A convicção de que o universo e os homens têm origem e sentido na criação de Deus, faz parte de fé de Israel e verifica-se desde o início da história do povo de Deus. Vem narrada a partir das primeiras páginas da Bíblia, é fruto da experiência de Israel que sentiu na sua história a protecção poderosa de Deus e é objecto da Revelação divina.
Não devemos, porém, entender a narração da criação como uma explicação científica da origem do universo. Não existe contradição entre a fé e a ciência, entre a afirmação bíblica da criação e teorias que procuram explicar a formação do universo, a sua idade ou a sua evolução. A Bíblia não pretende ser um trabalho científico. Utilizando imagens próprias da cultura de então e empregando uma linguagem poética, apenas afirma que o universo e os homens não surgiram por acaso ou por necessidade. Vêm da decisão livre de Deus, foram criados por amor. O mundo e a humanidade têm origem e sentido em Deus.
A criação não situa a acção de Deus apenas no começo do mundo. Deus não construiu o mundo à maneira de um arquitecto que, depois de concluída a obra, a deixa entregue a si mesma. Deus governa o mundo e orienta-o para o seu destino. A criação está orientada para a plenitude do Reino, progride para a perfeição até alcançar o novo céu e a nova terra.

2.4. Atitude do crente face ao criador
O homem, obra prima da criação, feito à imagem de Deus com liberdade e inteligência, encontra no mundo criado um reflexo da bondade e da grandeza de Deus, e ao mesmo tempo uma obra em que é chamado a colaborar. Para o crente, o universo mostra o rasto de Deus: «Os céus proclamam a glória de Deus e o firmamento anuncia a obra das Sua mãos» (S1 19, 2). Mas é também o espaço onde deve trabalhar, fazendo progredir a criação para a perfeição do Reino de Deus, não como dono absoluto, mas como colaborador de Deus em ajude de respeito e admiração pelas leis próprias das realidades criadas.

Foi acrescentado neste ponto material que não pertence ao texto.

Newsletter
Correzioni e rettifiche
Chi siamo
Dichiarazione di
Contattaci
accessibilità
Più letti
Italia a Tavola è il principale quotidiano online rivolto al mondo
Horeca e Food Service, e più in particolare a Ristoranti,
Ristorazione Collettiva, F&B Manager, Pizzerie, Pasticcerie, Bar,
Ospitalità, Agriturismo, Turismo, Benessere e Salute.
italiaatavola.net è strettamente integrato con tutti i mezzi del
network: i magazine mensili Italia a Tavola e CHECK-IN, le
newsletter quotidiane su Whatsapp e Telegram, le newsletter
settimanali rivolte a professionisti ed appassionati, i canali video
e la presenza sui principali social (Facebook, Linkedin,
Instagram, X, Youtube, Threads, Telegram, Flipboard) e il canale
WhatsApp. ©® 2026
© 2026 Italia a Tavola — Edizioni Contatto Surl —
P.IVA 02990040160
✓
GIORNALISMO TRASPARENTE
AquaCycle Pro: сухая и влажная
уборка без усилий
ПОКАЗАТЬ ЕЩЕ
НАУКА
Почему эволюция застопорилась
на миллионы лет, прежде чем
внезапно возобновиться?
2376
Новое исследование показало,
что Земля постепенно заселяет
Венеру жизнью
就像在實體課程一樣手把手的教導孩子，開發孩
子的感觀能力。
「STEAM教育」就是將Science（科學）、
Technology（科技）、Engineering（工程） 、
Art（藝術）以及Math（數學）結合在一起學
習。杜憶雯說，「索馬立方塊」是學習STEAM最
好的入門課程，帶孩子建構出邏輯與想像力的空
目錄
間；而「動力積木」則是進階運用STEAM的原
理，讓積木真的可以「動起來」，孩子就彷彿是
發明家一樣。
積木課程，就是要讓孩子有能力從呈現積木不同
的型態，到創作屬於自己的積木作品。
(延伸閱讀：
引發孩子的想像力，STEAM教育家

Acreditar na criação é assim descobrir a verdadeira condição do homem. Colocado acima de todas as realidades criadas, coroado de honra e de glória (S1 8,5-7) é, afinal, uma criatura limitada e dependente, marcado pela grandeza e pela fragilidade. Em Deus encontra segurança e harmonia. Aquele que criou o céu e a terra ama-o com amor infinito e ampara-o com amizade. N`Ele pode o homem confiar totalmente: «O nosso auxílio está no Nome do Senhor que fez o céu e a terra» (S! 124,8).

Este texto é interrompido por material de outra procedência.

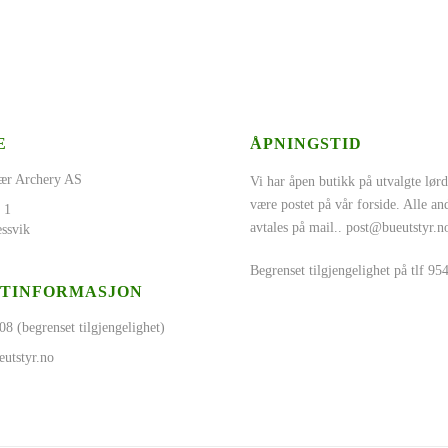
E
ÅPNINGSTID
ær Archery AS
Vi har åpen butikk på utvalgte lørd
være postet på vår forside. Alle a
 1
avtales på mail..
post@bueutstyr.n
ssvik
Begrenset tilgjengelighet på tlf 9
TINFORMASJON
08 (begrenset tilgjengelighet)
utstyr.no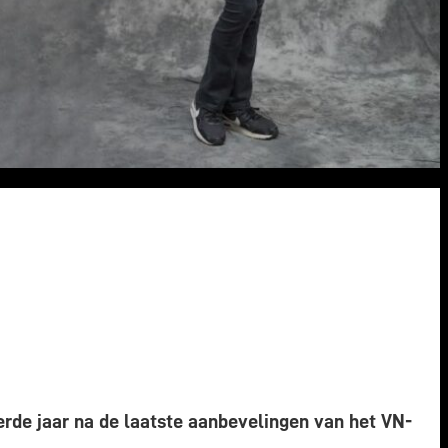
erde jaar na de laatste aanbevelingen van het VN-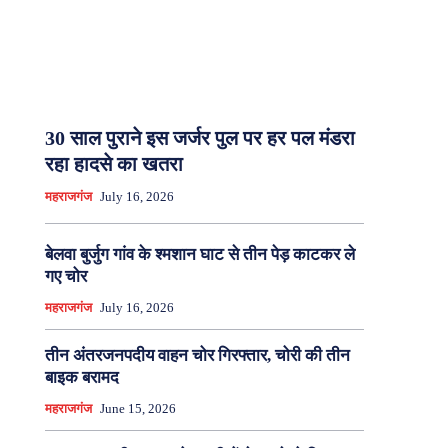
30 साल पुराने इस जर्जर पुल पर हर पल मंडरा
रहा हादसे का खतरा
महराजगंज
July 16, 2026
बेलवा बुर्जुग गांव के श्मशान घाट से तीन पेड़ काटकर ले
गए चोर
महराजगंज
July 16, 2026
तीन अंतरजनपदीय वाहन चोर गिरफ्तार, चोरी की तीन
बाइक बरामद
महराजगंज
June 15, 2026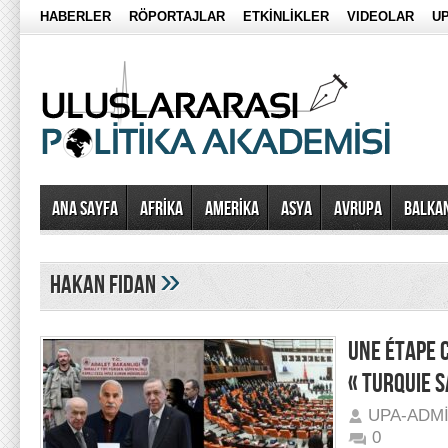
HABERLER
RÖPORTAJLAR
ETKİNLİKLER
VIDEOLAR
UP
Ana Sayfa
AFRİKA
AMERİKA
ASYA
AVRUPA
BALKA
»
hakan fidan
UNE ÉTAPE 
« TURQUIE 
UPA-ADM
0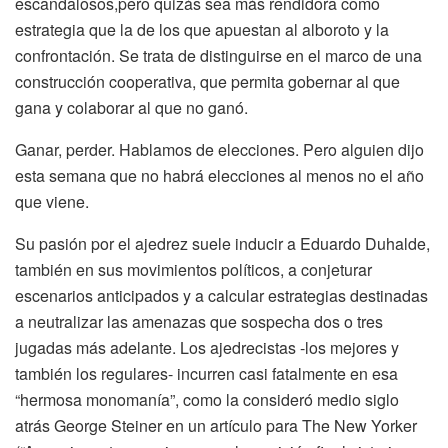
escandalosos,pero quizás sea más rendidora como
estrategia que la de los que apuestan al alboroto y la
confrontación. Se trata de distinguirse en el marco de una
construcción cooperativa, que permita gobernar al que
gana y colaborar al que no ganó.
Ganar, perder. Hablamos de elecciones. Pero alguien dijo
esta semana que no habrá elecciones al menos no el año
que viene.
Su pasión por el ajedrez suele inducir a Eduardo Duhalde,
también en sus movimientos políticos, a conjeturar
escenarios anticipados y a calcular estrategias destinadas
a neutralizar las amenazas que sospecha dos o tres
jugadas más adelante. Los ajedrecistas -los mejores y
también los regulares- incurren casi fatalmente en esa
“hermosa monomanía”, como la consideró medio siglo
atrás George Steiner en un artículo para The New Yorker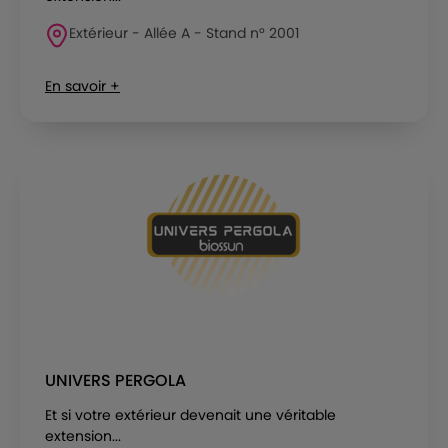
Extérieur - Allée A - Stand n° 2001
En savoir +
UNIVERS PERGOLA
Et si votre extérieur devenait une véritable
extension...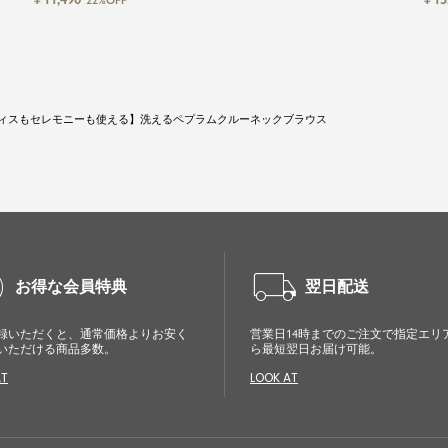
22%OFF
ィスもセレモニーも使える】洗えるペプラムクルーネックブラウス
cle
local_shipping
お得な会員特典
翌日配送
録いただくと、通常価格よりお安く
営業日14時までのご注文で指定エリ
いただける商品多数。
ら最短翌日お届け可能。
AT
LOOK AT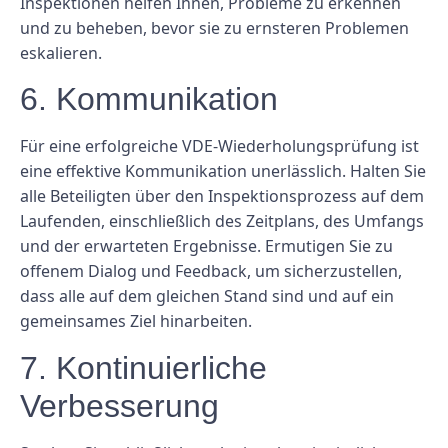
Inspektionen helfen Ihnen, Probleme zu erkennen
und zu beheben, bevor sie zu ernsteren Problemen
eskalieren.
6. Kommunikation
Für eine erfolgreiche VDE-Wiederholungsprüfung ist
eine effektive Kommunikation unerlässlich. Halten Sie
alle Beteiligten über den Inspektionsprozess auf dem
Laufenden, einschließlich des Zeitplans, des Umfangs
und der erwarteten Ergebnisse. Ermutigen Sie zu
offenem Dialog und Feedback, um sicherzustellen,
dass alle auf dem gleichen Stand sind und auf ein
gemeinsames Ziel hinarbeiten.
7. Kontinuierliche
Verbesserung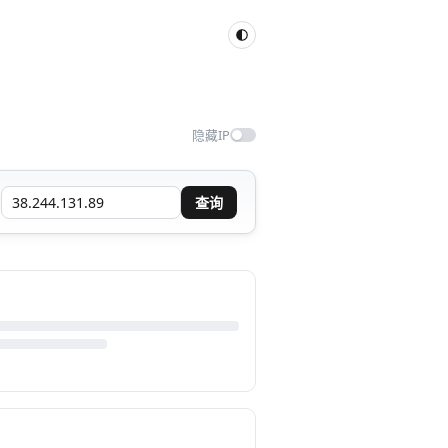
隐藏IP
查询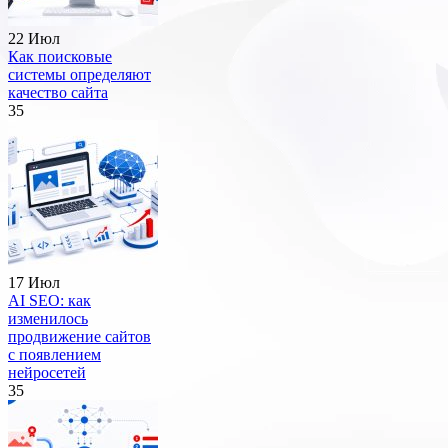
22 Июл
Как поисковые
системы определяют
качество сайта
35
17 Июл
AI SEO: как
изменилось
продвижение сайтов
с появлением
нейросетей
35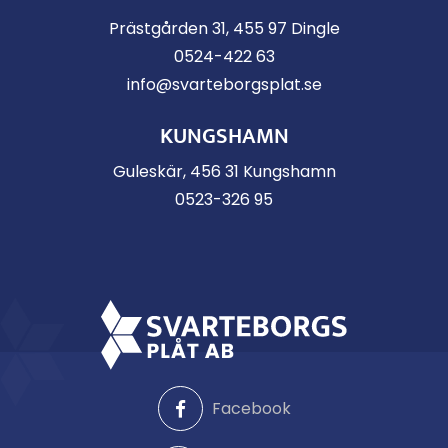
Prästgården 31, 455 97 Dingle
0524-422 63
info@svarteborgsplat.se
KUNGSHAMN
Guleskär, 456 31 Kungshamn
0523-326 95
Facebook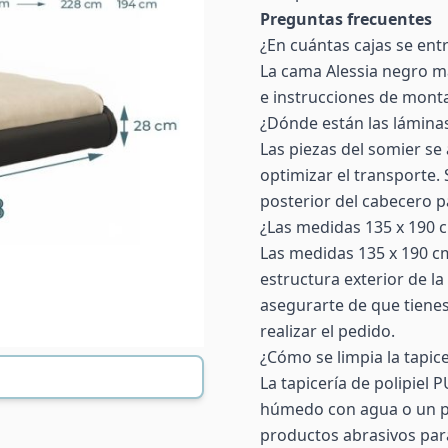
Preguntas frecuentes
¿En cuántas cajas se ent
La cama Alessia negro ma
e instrucciones de monta
¿Dónde están las lámina
Las piezas del somier se
optimizar el transporte. 
posterior del cabecero pa
¿Las medidas 135 x 190 c
Las medidas 135 x 190 c
estructura exterior de 
asegurarte de que tienes
realizar el pedido.
¿Cómo se limpia la tapice
La tapicería de polipiel
húmedo con agua o un pr
productos abrasivos para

2.5 O pai de Nosso Senhor Jesus Cristo
O conhecimento e a relação com Deus avançam em profundidade ao longo da história da Salvação. Depois dos patriarcas, cabe aos profetas um papel importante na purificação do conceito de Deus e no reforço da Aliança. Mas, para nós cristãos, a referência principal para conhecer Deus e nos relacionarmos com Ele é a pessoa de Jesus Cristo. Deus é para nós «o Pai de Nosso Senhor Jesus Cristo, Pai de misericórdia e Deus de toda a consolação» (2 Cor 1,3). Outras religiões crêem e seguem o Deus de Abraão, como os muçulmanos e os judeus. Apesar desta raiz comum, quantas diferenças entre nós e os muçulmanos ou os judeus! Nós cremos no Deus que Jesus Cristo nos deu a conhecer.
É, de facto, em Jesus Cristo que a união entre Deus e os homens atinge a sua plenitude e perfeição. Toda a vida e acção de Jesus se explicam pelo amor do Pai. Este é a presença constante em que se apoia e a quem, no derradeiro momento da Sua vida, se entrega.

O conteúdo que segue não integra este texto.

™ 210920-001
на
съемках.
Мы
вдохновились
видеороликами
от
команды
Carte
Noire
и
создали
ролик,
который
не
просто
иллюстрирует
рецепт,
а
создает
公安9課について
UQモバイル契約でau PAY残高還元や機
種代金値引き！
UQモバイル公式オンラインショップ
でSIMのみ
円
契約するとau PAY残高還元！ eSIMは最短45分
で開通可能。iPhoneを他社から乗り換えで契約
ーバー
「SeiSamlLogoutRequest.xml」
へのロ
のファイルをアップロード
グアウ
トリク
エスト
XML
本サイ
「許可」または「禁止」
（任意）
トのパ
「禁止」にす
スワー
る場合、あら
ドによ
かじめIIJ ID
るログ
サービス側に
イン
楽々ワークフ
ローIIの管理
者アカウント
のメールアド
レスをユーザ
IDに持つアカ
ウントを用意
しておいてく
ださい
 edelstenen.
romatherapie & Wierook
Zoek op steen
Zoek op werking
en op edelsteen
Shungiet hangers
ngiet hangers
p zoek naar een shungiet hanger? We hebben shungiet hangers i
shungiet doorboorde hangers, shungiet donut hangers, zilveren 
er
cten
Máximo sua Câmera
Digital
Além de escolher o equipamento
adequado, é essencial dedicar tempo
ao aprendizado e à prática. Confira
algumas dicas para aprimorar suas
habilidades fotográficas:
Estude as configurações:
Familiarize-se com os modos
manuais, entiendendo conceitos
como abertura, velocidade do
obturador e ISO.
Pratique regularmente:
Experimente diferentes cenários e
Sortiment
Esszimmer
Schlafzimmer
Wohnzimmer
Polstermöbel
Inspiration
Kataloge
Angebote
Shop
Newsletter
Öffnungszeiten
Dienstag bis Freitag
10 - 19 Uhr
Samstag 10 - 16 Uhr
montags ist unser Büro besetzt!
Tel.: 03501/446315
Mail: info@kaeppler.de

O grande segredo da vida de Jesus, da profundidade admirável da Sua pregação, da intensidade da oração, da liberdade e serenidade com que enfrenta o Seu destino, é a intimidade com o Pai. Jesus manifesta claramente a consciência de uma relação única com Aquele a quem chama pelo nome terno de «Abbá» - Paizinho. Por isso O dá a conhecer em plenitude: «Ninguém jamais viu a Deus: o Filho único que está no seio do Pai é que o deu a conhecer» (Jo 1,18).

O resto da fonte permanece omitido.